Tuesday, July 14, 2009

Okay, back again.

Change of plans. I'm not really in the mood for French Existentialism today, as it turns out, and maybe I never really am. What I realized I should be doing is cleaning my room, but I first made sure to download my free audiobook as advertised at the end of the This American Life podcast (you should do it, too. It's a pretty good deal). After much debate, I settled on Sarah Vowell's Assassination Vacation because I have a huge boner for Sarah Vowell and her squeaky little voice and geeky demeanor. Also because it features Jon Stewart as President James A. Garfield.


From the iTunes description:
Sarah Vowell exposes the glorious conundrums of American history and culture with wit, probity, and an irreverent sense of humor. With Assassination Vacation, she takes us on a road trip like no other, a journey to the pit stops of American political murder and through the myriad ways they have been used for fun and profit, for political and cultural advantage.

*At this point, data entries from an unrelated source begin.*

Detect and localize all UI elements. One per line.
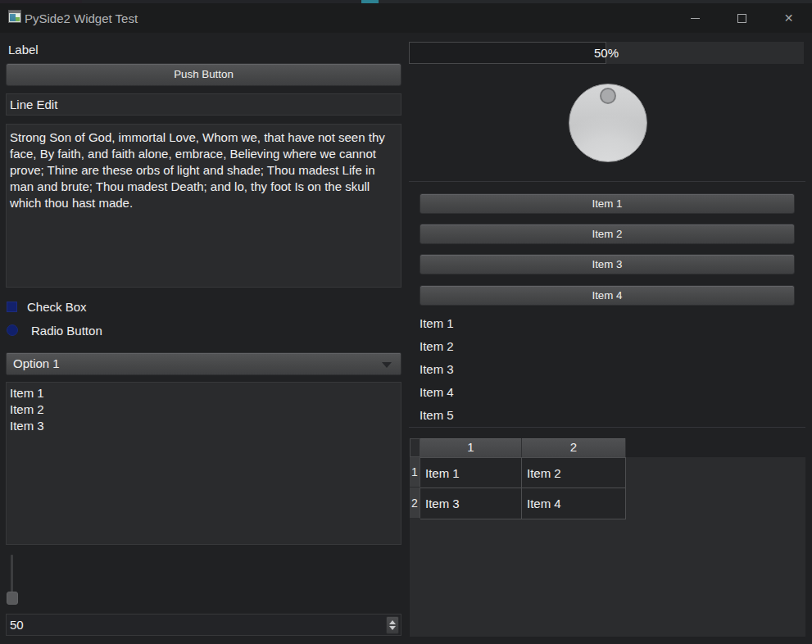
list-item[interactable]: Item 2: [10, 401, 401, 418]
list-item[interactable]: Item 5: [409, 404, 805, 427]
checkbox-indicator[interactable]: [7, 302, 17, 312]
item-3-button[interactable]: Item 3: [420, 254, 795, 274]
list-item[interactable]: Item 3: [409, 358, 805, 381]
title-bar[interactable]: PySide2 Widget Test ✕: [0, 3, 812, 33]
table-column-headers: 1 2: [420, 438, 626, 457]
list-item[interactable]: Item 3: [10, 418, 401, 434]
push-button[interactable]: Push Button: [6, 63, 401, 86]
maximize-icon: [737, 14, 746, 23]
static-label: Label: [8, 43, 39, 57]
item-1-button[interactable]: Item 1: [420, 193, 795, 214]
window-title: PySide2 Widget Test: [25, 11, 138, 25]
list-item[interactable]: Item 4: [409, 381, 805, 404]
column-header[interactable]: 2: [522, 438, 626, 457]
item-4-button[interactable]: Item 4: [420, 285, 795, 306]
close-icon: ✕: [784, 12, 794, 24]
separator: [409, 427, 805, 428]
spin-box-value: 50: [10, 618, 24, 632]
row-header[interactable]: 2: [410, 488, 420, 519]
list-item[interactable]: Item 1: [10, 385, 401, 401]
app-window-icon: [8, 10, 21, 23]
progress-bar-label: 50%: [409, 42, 804, 64]
radio-label[interactable]: Radio Button: [31, 324, 102, 338]
table-cell[interactable]: Item 2: [522, 458, 626, 488]
table-row-headers: 1 2: [410, 457, 420, 519]
vertical-slider-handle[interactable]: [7, 592, 18, 605]
minimize-button[interactable]: [672, 3, 719, 33]
minimize-icon: [691, 18, 700, 19]
column-header[interactable]: 1: [420, 438, 522, 457]
row-header[interactable]: 1: [410, 457, 420, 488]
table-cell[interactable]: Item 1: [420, 458, 522, 488]
separator: [409, 181, 805, 182]
table-corner-button[interactable]: [410, 438, 420, 457]
combo-selected-value: Option 1: [13, 356, 60, 370]
combo-box[interactable]: Option 1: [6, 352, 401, 375]
table-cell[interactable]: Item 3: [420, 488, 522, 519]
table-cells: Item 1 Item 2 Item 3 Item 4: [420, 457, 626, 519]
pyside2-widget-test-window: PySide2 Widget Test ✕ Label Push Button …: [0, 0, 812, 644]
window-controls: ✕: [672, 3, 812, 33]
maximize-button[interactable]: [719, 3, 765, 33]
list-widget-left[interactable]: Item 1 Item 2 Item 3: [6, 382, 401, 545]
radio-indicator[interactable]: [7, 324, 18, 336]
list-widget-right[interactable]: Item 1 Item 2 Item 3 Item 4 Item 5: [409, 312, 805, 427]
spin-up-icon[interactable]: [389, 620, 396, 624]
spin-down-icon[interactable]: [389, 626, 396, 630]
dial-knob[interactable]: [600, 88, 616, 104]
spin-buttons[interactable]: [386, 616, 399, 634]
dial-widget[interactable]: [569, 84, 647, 162]
spin-box[interactable]: 50: [6, 614, 401, 636]
text-edit-area[interactable]: Strong Son of God, immortal Love, Whom w…: [6, 124, 401, 288]
list-item[interactable]: Item 1: [409, 312, 805, 335]
item-2-button[interactable]: Item 2: [420, 224, 795, 244]
line-edit-input[interactable]: Line Edit: [6, 93, 401, 116]
chevron-down-icon: [382, 362, 392, 368]
checkbox-label[interactable]: Check Box: [27, 300, 87, 314]
table-cell[interactable]: Item 4: [522, 488, 626, 519]
list-item[interactable]: Item 2: [409, 335, 805, 358]
progress-bar: 50%: [409, 42, 804, 64]
close-button[interactable]: ✕: [765, 3, 812, 33]
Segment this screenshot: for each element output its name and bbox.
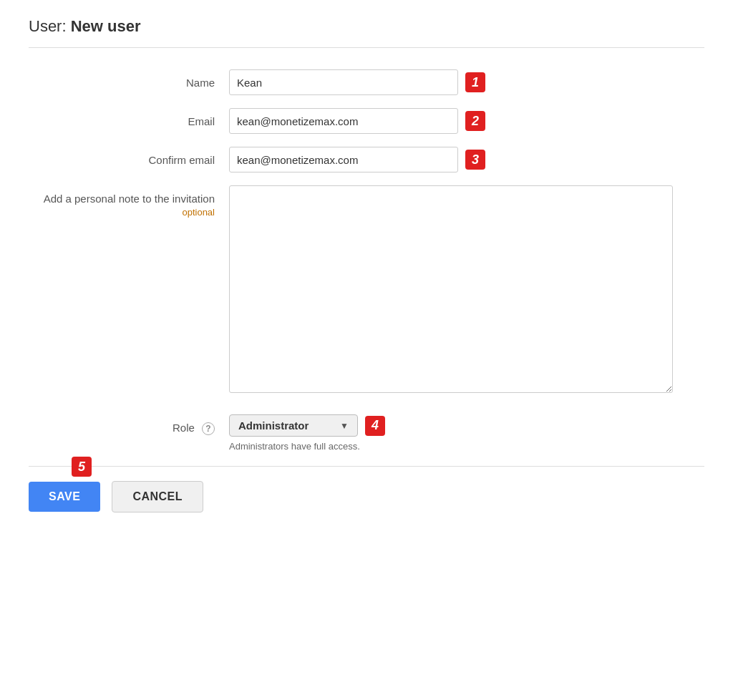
confirm-email-input[interactable]: [229, 147, 458, 172]
role-description: Administrators have full access.: [229, 441, 385, 452]
badge-4: 4: [365, 416, 385, 436]
email-input[interactable]: [229, 108, 458, 134]
note-textarea[interactable]: [229, 185, 673, 393]
page-container: User: New user Name 1 Email 2 Confirm em…: [0, 0, 733, 512]
email-input-wrap: 2: [229, 108, 485, 134]
footer-bar: 5 SAVE CANCEL: [29, 466, 704, 512]
role-help-icon[interactable]: ?: [202, 422, 215, 435]
badge-1: 1: [465, 72, 485, 92]
role-value: Administrator: [238, 419, 309, 432]
note-label: Add a personal note to the invitation op…: [29, 185, 229, 219]
confirm-email-row: Confirm email 3: [29, 147, 673, 172]
note-textarea-wrap: [229, 185, 673, 393]
confirm-email-label: Confirm email: [29, 147, 229, 167]
page-title: User: New user: [29, 17, 704, 36]
optional-label: optional: [29, 206, 215, 219]
role-select-wrap: Administrator ▼ 4: [229, 414, 385, 437]
role-section: Administrator ▼ 4 Administrators have fu…: [229, 414, 385, 452]
dropdown-arrow-icon: ▼: [340, 421, 349, 431]
role-dropdown[interactable]: Administrator ▼: [229, 414, 358, 437]
name-label: Name: [29, 69, 229, 90]
save-button[interactable]: SAVE: [29, 482, 100, 512]
name-input[interactable]: [229, 69, 458, 95]
email-row: Email 2: [29, 108, 673, 134]
page-header: User: New user: [29, 17, 704, 48]
note-row: Add a personal note to the invitation op…: [29, 185, 673, 393]
badge-5: 5: [72, 457, 92, 477]
form-section: Name 1 Email 2 Confirm email 3 A: [29, 69, 673, 452]
cancel-button[interactable]: CANCEL: [112, 481, 203, 512]
role-label: Role ?: [29, 414, 229, 435]
confirm-email-input-wrap: 3: [229, 147, 485, 172]
name-row: Name 1: [29, 69, 673, 95]
badge-3: 3: [465, 150, 485, 170]
email-label: Email: [29, 108, 229, 129]
name-input-wrap: 1: [229, 69, 485, 95]
badge-2: 2: [465, 111, 485, 131]
role-row: Role ? Administrator ▼ 4 Administrators …: [29, 414, 673, 452]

So far, it's pretty good. About 19 minutes in, I realized that I was going to need some coffee if I was going to get anything done today, so I rustled up some café au lait (I've changed my mind about everything), and went outside for some nicotine and obviously helpful list-making:

clean room

tampons
toilet paper
antiseptic mouthwash


That's as far as I got. Looking over at the White Trash Rock Garden as I absentmindedly alternated between sips of coffee and puffs of cigarette, I noticed something amongst the sad shrubs and cigarette butts and the garden gnome. It was a book, The Monkey Wrench Gang by Edward Abbey, dropped down for me from the upstairs neighbors' fire escape. I climbed over the railing, careful to avoid the broken glass and spider webs, and picked up the paperback. Safely back on the stoop, I flipped through the pages, skipping the introductions and prologues because I never read those, and found the first paragraph of the novel proper:

Dr. Sarvis with his bald mottled dome and savage visage, grim and noble as Sibelius, was out night-riding on a routine neighborhood beautification project, burning billboards along the highway-- U.S. 66, later to be devoured by the superstate's interstate autobahn. His procedure was simple, surgically deft. With a five-gallon can of gasoline he sloshed about the legs and support members of the selected target, then applied a match. Everyone should have a hobby.
I know I have like five books going at this point, but Christ. I'm excited for this one. It's a good day when books just fall out of the sky at me.